La Francia vuole l'obbligo di votare per le donne

Non bastano più le quote rosa sulle candidature. Una deputata del partito di Sarkozy propone una legge che infligge pesanti sanzioni pecuniarie ai partiti che non fanno eleggere abbastanza donne

Penalizzare in modo più severo quei partiti che fanno eleggere (e non soltanto candidare) un numero troppo scarso di donne. È lo scopo della proposta di legge depositata all'Assemblea nazionale di Parigi da Chantal Brunel, deputata francese dell'Ump - il partito di destra al potere di Nicolas Sarkozy -. Nella proposta, la deputata vuole spingersi ancora più in là rispetto all'attuale normativa chiedendo misure più drastiche e «vincolanti».
Obiettivo? Incoraggiare la parità tra uomo e donna in occasione di tutti gli appuntamenti elettorali, regionali incluse.
Ad oggi, i partiti che non ottemperano alla legislazione sulle quote rosa, vengono penalizzati con una decurtazione massima del 50% sul contributo elettorale ricevuto dallo Stato, che ammonta nel complesso a 80 milioni di euro. La deputata, che giudica insufficiente la misura, suggerisce di elevare l'ammontare della sanzione.
In particolare, la Brunel - che è anche relatrice presso l'osservatorio sulla parità tra i sessi - punta a ridurre i finanziamenti a tutti quei partiti che non conteranno almeno il 30% di elette nel 2012, 40% nel 2017 e 50% nel 2022.
Ma nella proposta di legge la vera novità è che il calcolo delle penalità finanziarie sarà effettuato non solo in base al numero di candidate ma al numero di elette. In pratica, si tratta di «ricompensare le formazioni che non solo avranno dato prova di volontà per presentare un numero sufficiente di candidate ma che le avranno anche investite nelle circoscrizioni vincenti».
In Francia è in vigore dal 2000 una normativa che impone ai partiti di candidare un pari numero di uomini e donne - con scarto massimo del 2% - se non vogliono incorrere in sanzioni finanziarie.
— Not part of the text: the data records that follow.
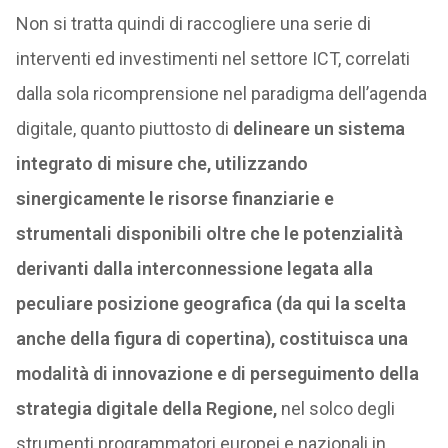
Non si tratta quindi di raccogliere una serie di
interventi ed investimenti nel settore ICT, correlati
dalla sola ricomprensione nel paradigma dell’agenda
digitale, quanto piuttosto di
delineare un sistema
integrato di misure che, utilizzando
sinergicamente le risorse finanziarie e
strumentali disponibili oltre che le potenzialità
derivanti dalla interconnessione legata alla
peculiare posizione geografica (da qui la scelta
anche della figura di copertina), costituisca una
modalità di innovazione e di perseguimento della
strategia digitale della Regione,
nel solco degli
strumenti programmatori europei e nazionali in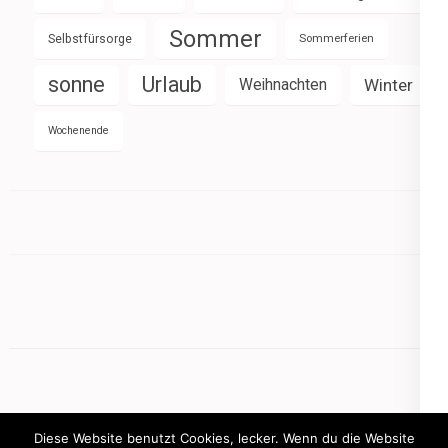
Sommer
Selbstfürsorge
Sommerferien
sonne
Urlaub
Weihnachten
Winter
Wochenende
Diese Website benutzt Cookies, lecker. Wenn du die Website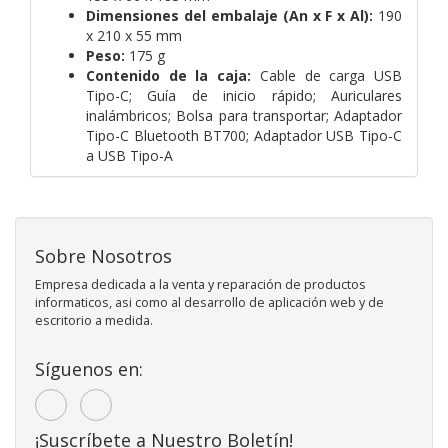
Dimensiones del embalaje (An x F x Al):
190
x 210 x 55 mm
Peso:
175 g
Contenido de la caja:
Cable de carga USB
Tipo-C; Guía de inicio rápido; Auriculares
inalámbricos; Bolsa para transportar; Adaptador
Tipo-C Bluetooth BT700; Adaptador USB Tipo-C
a USB Tipo-A
Sobre Nosotros
Empresa dedicada a la venta y reparación de productos
informaticos, asi como al desarrollo de aplicación web y de
escritorio a medida.
Síguenos en:
¡Suscríbete a Nuestro Boletín!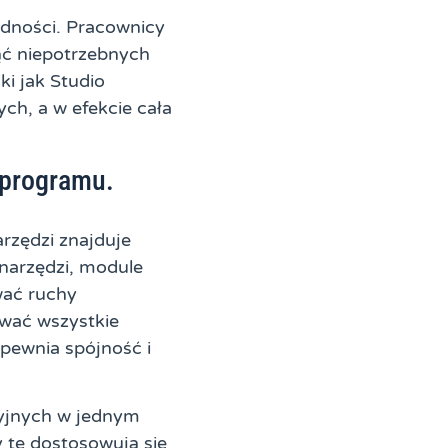
ędności. Pracownicy
ąć niepotrzebnych
i jak Studio
ch, a w efekcie cała
 programu.
zędzi znajduje
narzędzi, module
wać ruchy
wać wszystkie
pewnia spójność i
cyjnych w jednym
 te dostosowują się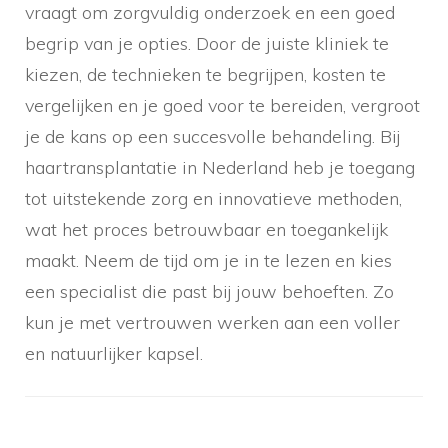
vraagt om zorgvuldig onderzoek en een goed
begrip van je opties. Door de juiste kliniek te
kiezen, de technieken te begrijpen, kosten te
vergelijken en je goed voor te bereiden, vergroot
je de kans op een succesvolle behandeling. Bij
haartransplantatie in Nederland heb je toegang
tot uitstekende zorg en innovatieve methoden,
wat het proces betrouwbaar en toegankelijk
maakt. Neem de tijd om je in te lezen en kies
een specialist die past bij jouw behoeften. Zo
kun je met vertrouwen werken aan een voller
en natuurlijker kapsel.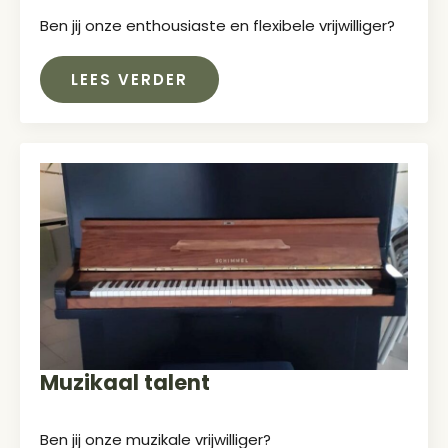
Ben jij onze enthousiaste en flexibele vrijwilliger?
LEES VERDER
Muzikaal talent
Ben jij onze muzikale vrijwilliger?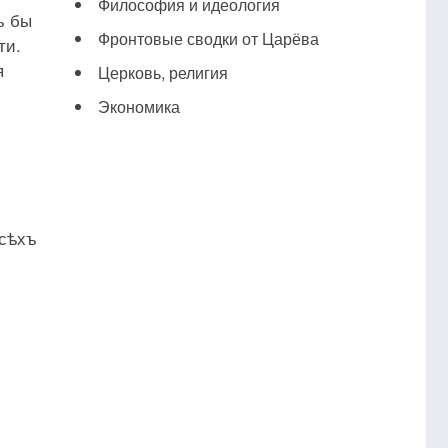
Философия и идеология
ъ бы
Фронтовые сводки от Царёва
ти.
я
Церковь, религия
Экономика
всѣхъ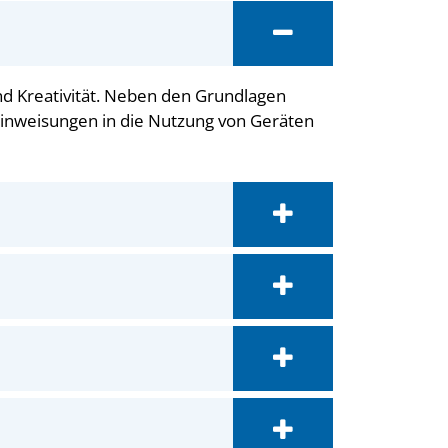
d Kreativität. Neben den Grundlagen
inweisungen in die Nutzung von Geräten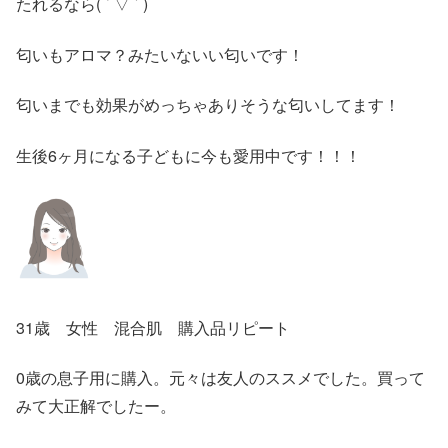
たれるなら( ´ ▽ ` )
匂いもアロマ？みたいないい匂いです！
匂いまでも効果がめっちゃありそうな匂いしてます！
生後6ヶ月になる子どもに今も愛用中です！！！
31歳 女性 混合肌 購入品リピート
0歳の息子用に購入。元々は友人のススメでした。買って
みて大正解でしたー。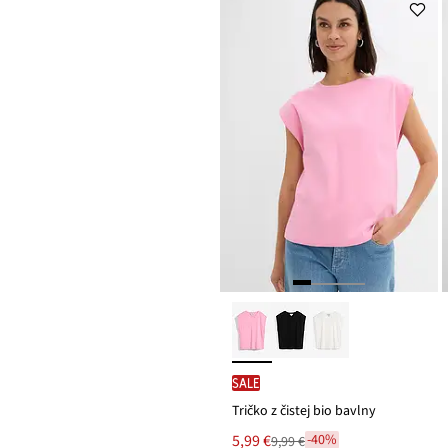
SALE
Tričko z čistej bio bavlny
Nová
5,99 €
-40%
9,99 €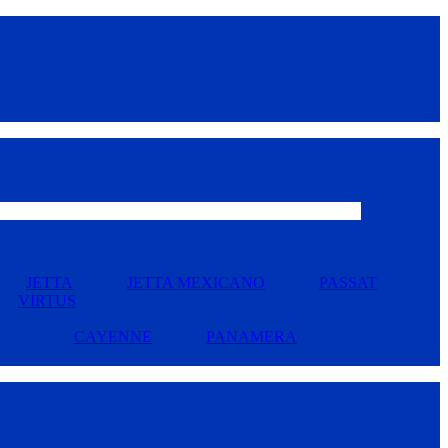
JETTA
JETTA MEXICANO
PASSAT
VIRTUS
CAYENNE
PANAMERA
Un sistema che secondo la Brunel ha contribuito a portare solo un 18,5% di donne su 577 deputate in Parlamento e - al livello regionale - solo il 12,3% consigliere generali su 4.003.
Una situazione che rischia di peggiorare in futuro, visto che la riforma delle collettività territoriali, attualmente allo studio in Francia, non prevede disposizioni a favore della parità, un principio che dal 1999 è iscritto nella costituzione.
La proposta comincia adesso un lungo iter legislativo, a partire dall'iscrizione all'ordine del giorno dell'assemblea, che dipenderà dalla volontà del gruppo Ump o del governo.


Complessivamente, in Francia i 4/5 dei deputati e senatori sono di sesso maschile.